Requirement: Please copy exactly the lines from the one containing "Hay unos 1.000" to the end of the entries, both included, and nothing else. Omit every picture.
━━ Materials provided ━━
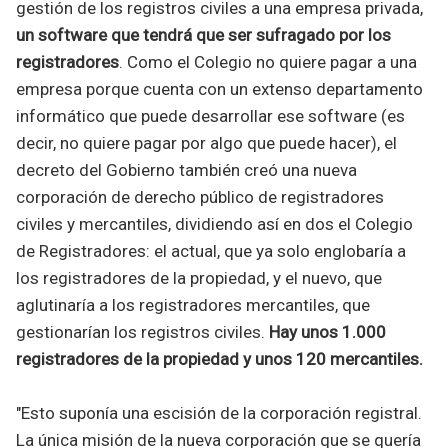
gestión de los registros civiles a una empresa privada,
un software que tendrá que ser sufragado por los
registradores
. Como el Colegio no quiere pagar a una
empresa porque cuenta con un extenso departamento
informático que puede desarrollar ese software (es
decir, no quiere pagar por algo que puede hacer), el
decreto del Gobierno también creó una nueva
corporación de derecho público de registradores
civiles y mercantiles, dividiendo así en dos el Colegio
de Registradores: el actual, que ya solo englobaría a
los registradores de la propiedad, y el nuevo, que
aglutinaría a los registradores mercantiles, que
gestionarían los registros civiles.
Hay unos 1.000
registradores de la propiedad y unos 120 mercantiles.
"Esto suponía una escisión de la corporación registral.
La única misión de la nueva corporación que se quería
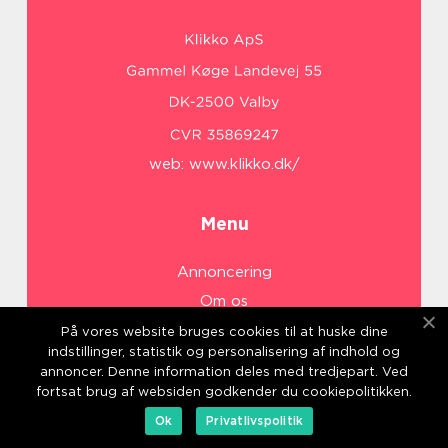
web:
www.klikko.dk/
Menu
Annoncering
Om os
Cookies
På vores website bruges cookies til at huske dine
indstillinger, statistik og personalisering af indhold og
Kontakt os
annoncer. Denne information deles med tredjepart. Ved
Sitemap
fortsat brug af websiden godkender du cookiepolitikken.
Ok
Privatlivspolitik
━━━
Solution:
Hay unos 1.000
registradores de la propiedad y unos 120 mercantiles.
"Esto suponía una escisión de la corporación registral.
La única misión de la nueva corporación que se quería
web:
www.klikko.dk/
Menu
Annoncering
Om os
Cookies
På vores website bruges cookies til at huske dine
indstillinger, statistik og personalisering af indhold og
Kontakt os
annoncer. Denne information deles med tredjepart. Ved
Sitemap
fortsat brug af websiden godkender du cookiepolitikken.
Ok
Privatlivspolitik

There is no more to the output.